*** GIVEN INFORMATION

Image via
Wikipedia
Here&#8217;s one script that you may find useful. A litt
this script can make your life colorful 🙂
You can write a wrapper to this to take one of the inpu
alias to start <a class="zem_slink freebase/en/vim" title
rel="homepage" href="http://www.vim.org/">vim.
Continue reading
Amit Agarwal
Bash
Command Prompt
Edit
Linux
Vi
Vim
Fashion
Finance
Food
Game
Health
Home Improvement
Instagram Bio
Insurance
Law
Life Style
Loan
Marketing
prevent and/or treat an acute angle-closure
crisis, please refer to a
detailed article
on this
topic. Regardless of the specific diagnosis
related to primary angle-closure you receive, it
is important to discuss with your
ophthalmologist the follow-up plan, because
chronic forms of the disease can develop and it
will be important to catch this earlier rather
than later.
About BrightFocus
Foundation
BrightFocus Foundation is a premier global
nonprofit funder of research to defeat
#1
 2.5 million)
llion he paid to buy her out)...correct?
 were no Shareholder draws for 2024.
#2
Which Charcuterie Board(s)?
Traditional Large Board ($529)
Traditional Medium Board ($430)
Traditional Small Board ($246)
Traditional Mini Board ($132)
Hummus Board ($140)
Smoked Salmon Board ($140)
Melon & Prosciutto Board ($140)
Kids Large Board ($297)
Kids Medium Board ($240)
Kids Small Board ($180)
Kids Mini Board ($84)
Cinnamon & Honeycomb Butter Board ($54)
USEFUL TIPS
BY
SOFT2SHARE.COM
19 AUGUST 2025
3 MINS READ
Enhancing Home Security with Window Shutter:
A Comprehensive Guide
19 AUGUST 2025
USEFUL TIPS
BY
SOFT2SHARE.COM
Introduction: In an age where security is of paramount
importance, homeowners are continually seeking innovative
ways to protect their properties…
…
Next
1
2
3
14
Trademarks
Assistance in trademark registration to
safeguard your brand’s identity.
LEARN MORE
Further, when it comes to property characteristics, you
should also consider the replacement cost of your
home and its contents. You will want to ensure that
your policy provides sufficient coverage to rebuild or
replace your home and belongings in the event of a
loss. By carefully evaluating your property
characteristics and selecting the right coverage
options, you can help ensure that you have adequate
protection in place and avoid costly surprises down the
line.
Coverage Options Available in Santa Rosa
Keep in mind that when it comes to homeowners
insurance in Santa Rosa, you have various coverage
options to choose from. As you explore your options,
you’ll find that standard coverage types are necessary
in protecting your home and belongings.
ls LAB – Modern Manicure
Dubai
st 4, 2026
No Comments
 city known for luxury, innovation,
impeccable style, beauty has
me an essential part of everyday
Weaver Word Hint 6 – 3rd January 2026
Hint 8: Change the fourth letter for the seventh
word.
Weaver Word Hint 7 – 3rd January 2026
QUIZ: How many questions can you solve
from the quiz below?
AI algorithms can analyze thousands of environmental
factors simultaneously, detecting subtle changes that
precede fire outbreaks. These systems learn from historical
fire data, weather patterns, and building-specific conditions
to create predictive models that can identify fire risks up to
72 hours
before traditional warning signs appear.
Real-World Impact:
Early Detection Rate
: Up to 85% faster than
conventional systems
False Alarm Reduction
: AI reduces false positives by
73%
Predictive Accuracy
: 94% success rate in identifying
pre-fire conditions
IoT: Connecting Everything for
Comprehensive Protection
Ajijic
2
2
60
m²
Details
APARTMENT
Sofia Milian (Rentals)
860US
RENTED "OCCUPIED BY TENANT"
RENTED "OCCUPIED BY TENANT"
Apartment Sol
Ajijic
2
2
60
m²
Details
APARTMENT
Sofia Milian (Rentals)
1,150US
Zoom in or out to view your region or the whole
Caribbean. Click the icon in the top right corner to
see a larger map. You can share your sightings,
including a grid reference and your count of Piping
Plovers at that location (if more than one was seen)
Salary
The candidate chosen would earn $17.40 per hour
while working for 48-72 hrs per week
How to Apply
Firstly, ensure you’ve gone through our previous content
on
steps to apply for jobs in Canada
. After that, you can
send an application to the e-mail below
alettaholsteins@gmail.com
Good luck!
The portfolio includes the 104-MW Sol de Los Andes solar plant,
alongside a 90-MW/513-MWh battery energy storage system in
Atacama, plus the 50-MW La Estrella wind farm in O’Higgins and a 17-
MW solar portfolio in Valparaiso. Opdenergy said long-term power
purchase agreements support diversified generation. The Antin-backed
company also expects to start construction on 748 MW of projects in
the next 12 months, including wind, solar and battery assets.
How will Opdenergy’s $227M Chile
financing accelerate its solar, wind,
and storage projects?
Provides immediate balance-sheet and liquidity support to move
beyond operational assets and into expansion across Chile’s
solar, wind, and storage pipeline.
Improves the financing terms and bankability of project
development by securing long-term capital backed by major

******

WORK TASK
The entries are to be transcribed exactly, each line in full.

PROBLEM SOLUTION
Image via
Wikipedia
Here&#8217;s one script that you may find useful. A litt
this script can make your life colorful 🙂
You can write a wrapper to this to take one of the inpu
alias to start <a class="zem_slink freebase/en/vim" title
rel="homepage" href="http://www.vim.org/">vim.
Continue reading
Amit Agarwal
Bash
Command Prompt
Edit
Linux
Vi
Vim
Fashion
Finance
Food
Game
Health
Home Improvement
Instagram Bio
Insurance
Law
Life Style
Loan
Marketing
prevent and/or treat an acute angle-closure
crisis, please refer to a
detailed article
on this
topic. Regardless of the specific diagnosis
related to primary angle-closure you receive, it
is important to discuss with your
ophthalmologist the follow-up plan, because
chronic forms of the disease can develop and it
will be important to catch this earlier rather
than later.
About BrightFocus
Foundation
BrightFocus Foundation is a premier global
nonprofit funder of research to defeat
#1
 2.5 million)
llion he paid to buy her out)...correct?
 were no Shareholder draws for 2024.
#2
Which Charcuterie Board(s)?
Traditional Large Board ($529)
Traditional Medium Board ($430)
Traditional Small Board ($246)
Traditional Mini Board ($132)
Hummus Board ($140)
Smoked Salmon Board ($140)
Melon & Prosciutto Board ($140)
Kids Large Board ($297)
Kids Medium Board ($240)
Kids Small Board ($180)
Kids Mini Board ($84)
Cinnamon & Honeycomb Butter Board ($54)
USEFUL TIPS
BY
SOFT2SHARE.COM
19 AUGUST 2025
3 MINS READ
Enhancing Home Security with Window Shutter:
A Comprehensive Guide
19 AUGUST 2025
USEFUL TIPS
BY
SOFT2SHARE.COM
Introduction: In an age where security is of paramount
importance, homeowners are continually seeking innovative
ways to protect their properties…
…
Next
1
2
3
14
Trademarks
Assistance in trademark registration to
safeguard your brand’s identity.
LEARN MORE
Further, when it comes to property characteristics, you
should also consider the replacement cost of your
home and its contents. You will want to ensure that
your policy provides sufficient coverage to rebuild or
replace your home and belongings in the event of a
loss. By carefully evaluating your property
characteristics and selecting the right coverage
options, you can help ensure that you have adequate
protection in place and avoid costly surprises down the
line.
Coverage Options Available in Santa Rosa
Keep in mind that when it comes to homeowners
insurance in Santa Rosa, you have various coverage
options to choose from. As you explore your options,
you’ll find that standard coverage types are necessary
in protecting your home and belongings.
ls LAB – Modern Manicure
Dubai
st 4, 2026
No Comments
 city known for luxury, innovation,
impeccable style, beauty has
me an essential part of everyday
Weaver Word Hint 6 – 3rd January 2026
Hint 8: Change the fourth letter for the seventh
word.
Weaver Word Hint 7 – 3rd January 2026
QUIZ: How many questions can you solve
from the quiz below?
AI algorithms can analyze thousands of environmental
factors simultaneously, detecting subtle changes that
precede fire outbreaks. These systems learn from historical
fire data, weather patterns, and building-specific conditions
to create predictive models that can identify fire risks up to
72 hours
before traditional warning signs appear.
Real-World Impact:
Early Detection Rate
: Up to 85% faster than
conventional systems
False Alarm Reduction
: AI reduces false positives by
73%
Predictive Accuracy
: 94% success rate in identifying
pre-fire conditions
IoT: Connecting Everything for
Comprehensive Protection
Ajijic
2
2
60
m²
Details
APARTMENT
Sofia Milian (Rentals)
860US
RENTED "OCCUPIED BY TENANT"
RENTED "OCCUPIED BY TENANT"
Apartment Sol
Ajijic
2
2
60
m²
Details
APARTMENT
Sofia Milian (Rentals)
1,150US
Zoom in or out to view your region or the whole
Caribbean. Click the icon in the top right corner to
see a larger map. You can share your sightings,
including a grid reference and your count of Piping
Plovers at that location (if more than one was seen)
Salary
The candidate chosen would earn $17.40 per hour
while working for 48-72 hrs per week
How to Apply
Firstly, ensure you’ve gone through our previous content
on
steps to apply for jobs in Canada
. After that, you can
send an application to the e-mail below
alettaholsteins@gmail.com
Good luck!
The portfolio includes the 104-MW Sol de Los Andes solar plant,
alongside a 90-MW/513-MWh battery energy storage system in
Atacama, plus the 50-MW La Estrella wind farm in O’Higgins and a 17-
MW solar portfolio in Valparaiso. Opdenergy said long-term power
purchase agreements support diversified generation. The Antin-backed
company also expects to start construction on 748 MW of projects in
the next 12 months, including wind, solar and battery assets.
How will Opdenergy’s $227M Chile
financing accelerate its solar, wind,
and storage projects?
Provides immediate balance-sheet and liquidity support to move
beyond operational assets and into expansion across Chile’s
solar, wind, and storage pipeline.
Improves the financing terms and bankability of project
development by securing long-term capital backed by major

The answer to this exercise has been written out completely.